Voici des extraits de propos de CdN que nous avons recueillis qui illustrent ce télescopage et ces contradictions récurrentes « des » hiérarchies, les fluctuations des consignes et le ressenti d’une certaine incohérence de l’action parfois du point de vue des agents :

« Quand il y a une bagarre, selon l’interprétation qu’on en a, on nous dira que soit on s’est trop exposé, qu’on a joué les cow-boy, que soit on aurait dû intervenir… selon le BCDN… en gros c’est pas très clair… tant qu’il n’y a pas de problème ça roule, mais si il y a un problème, soit on aura mal agi, soit on

aura fait trop de zèle, soit on aura manqué de zèle… on a un mandat flou » (CdN).

« Les missions elles sont claires mais elles sont mal expliquées (…). Un jour, on nous a demandé

d’accompagner une vieille dame au 168 rue Saint-Charles… on a appelé Mme Y qui était chef-adjoint et le

CVO qui nous ont donné l’aval, (…) à notre retour, notre chef (…) nous a engueulés, on n’avait pas le

droit d’y aller… c’était hors secteur. La vieille dame elle connaissait le maire… deux semaines plus tard, le

maire nous a félicités » (CdN).

Au final, les CdN se demandent qui ils sont : des médiateurs ou des îlotiers ? Derrière cette interrogation, les agents pointent indirectement la part de leur activité qui leur paraît la moins développée ou la moins aboutie ou encore celle dont les effets sont les moins visibles : la médiation. On notera par ailleurs que le regard qu’ils portent sur le travail de CdN est lié aussi à leur origine professionnelle.

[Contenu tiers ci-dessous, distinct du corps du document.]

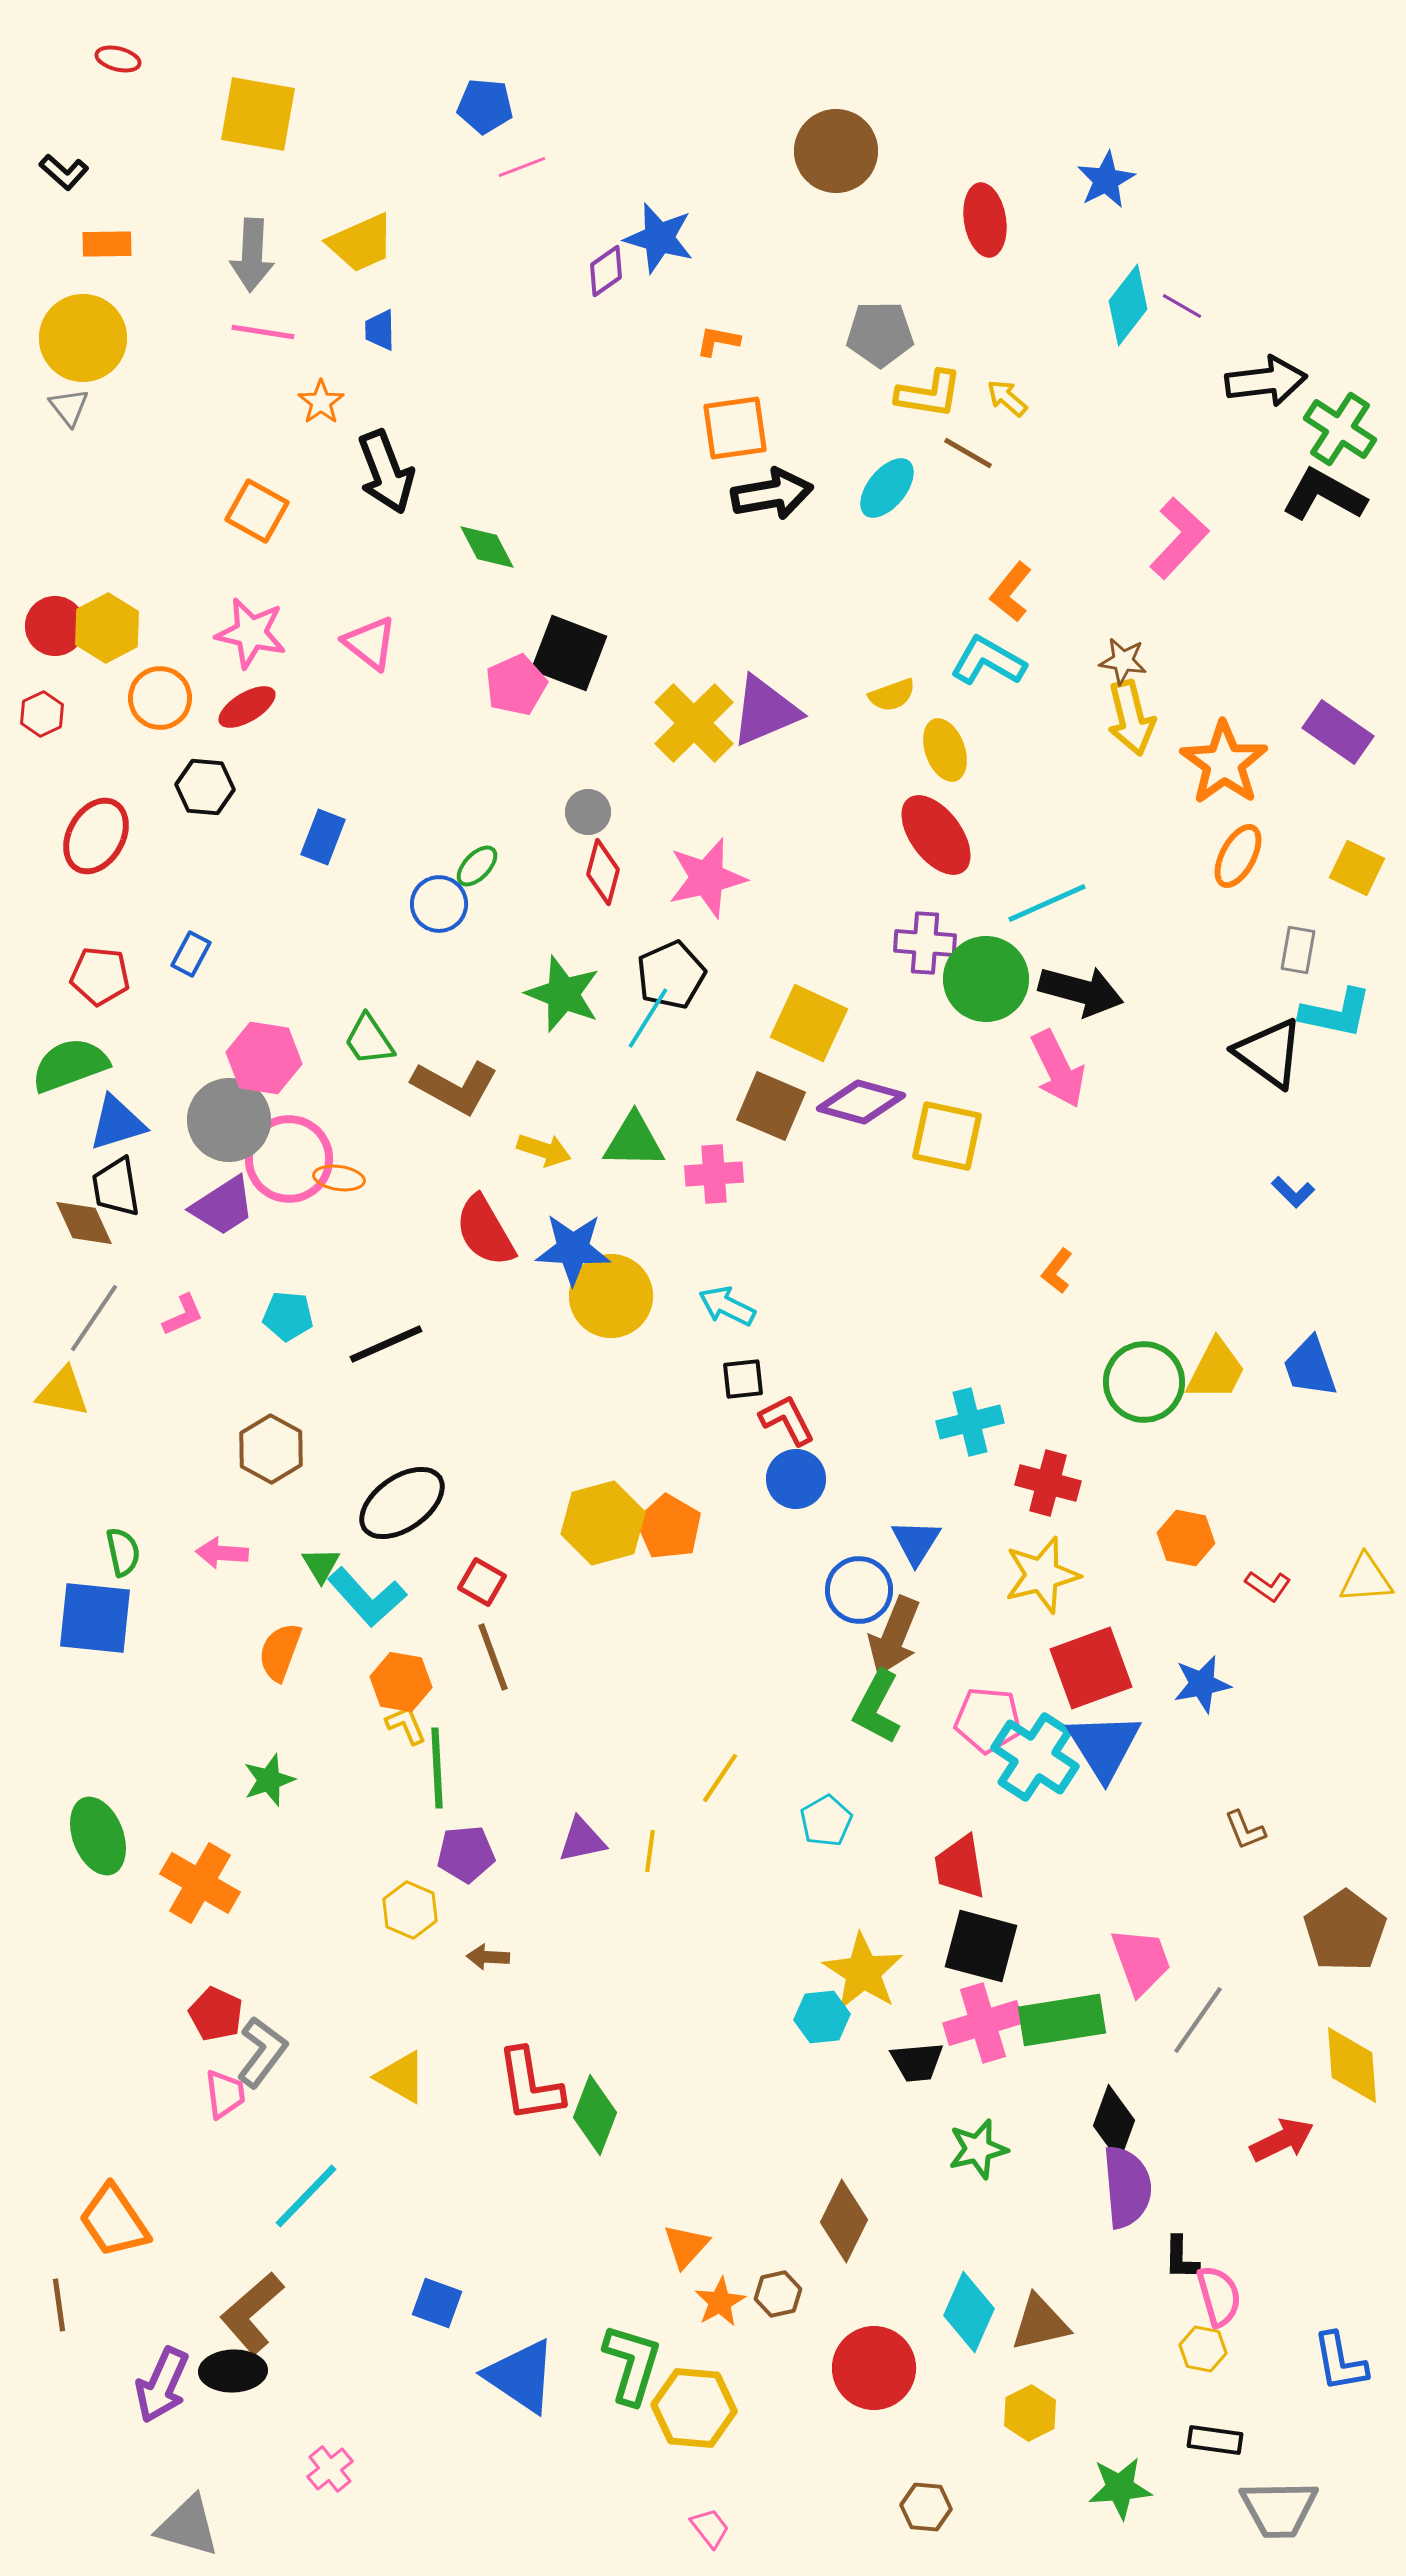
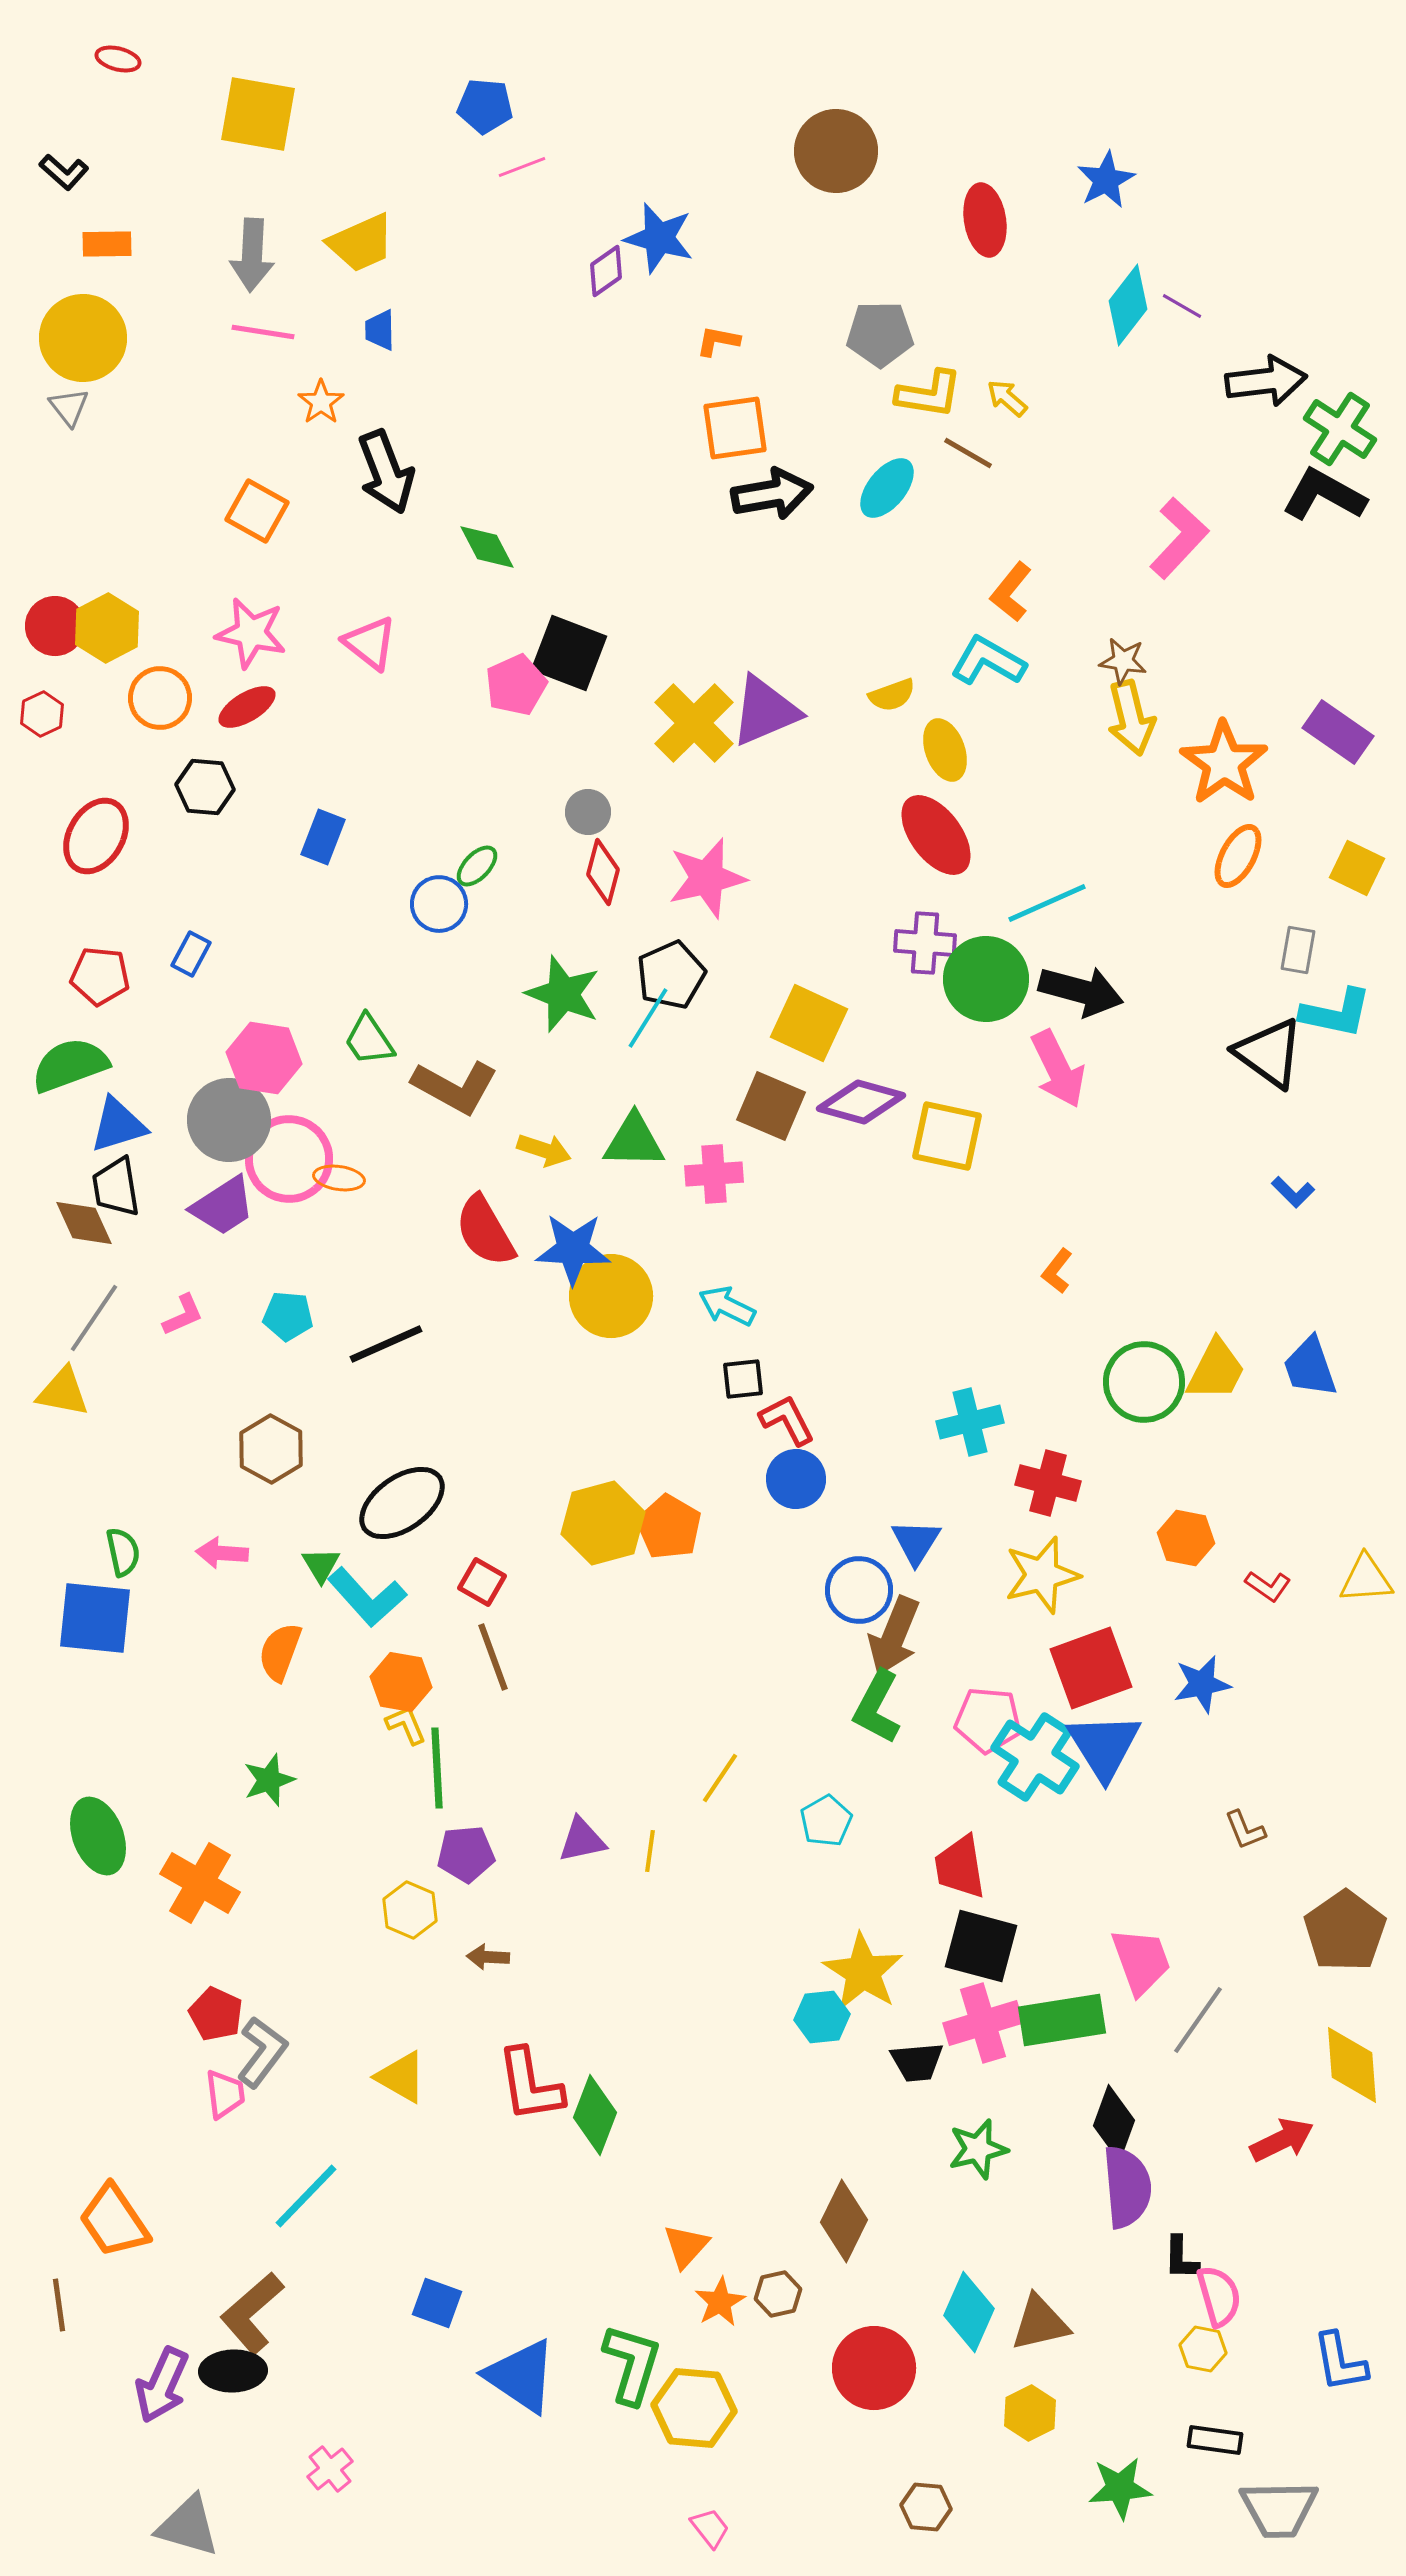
blue triangle at (117, 1123): moved 1 px right, 2 px down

« Nous on fait pas vraiment de la médiation… On fait plus de l’îlotage. Pas de la sécurité… mais

un peu quand même. Sans la répression. Nous on fait plus de la dissuasion » (CdN).

« On est plus des îlotiers (…) on est à mi-chemin entre ces deux corps de métiers : la sécurité et le

social… certains d’entre nous se retrouvent d’un côté ou de l’autre… certains sont plus sécurité-protection…

d’autres plus social » (CdN).

Ensuite, dans la pratique, de par les possibilités d’interprétations que laissent entrevoir ces demandes contradictoires, s’opèrent des petits arrangements avec la règle : entrer dans un immeuble sans qu’un locataire en ait fait la demande, sortir du secteur pour voir un SDF…

« On sait qu’il y a un SDF hors de notre secteur, mais à côté, alors on va voir rapidement si il va

bien, surtout quand il fait très froid » (CdN).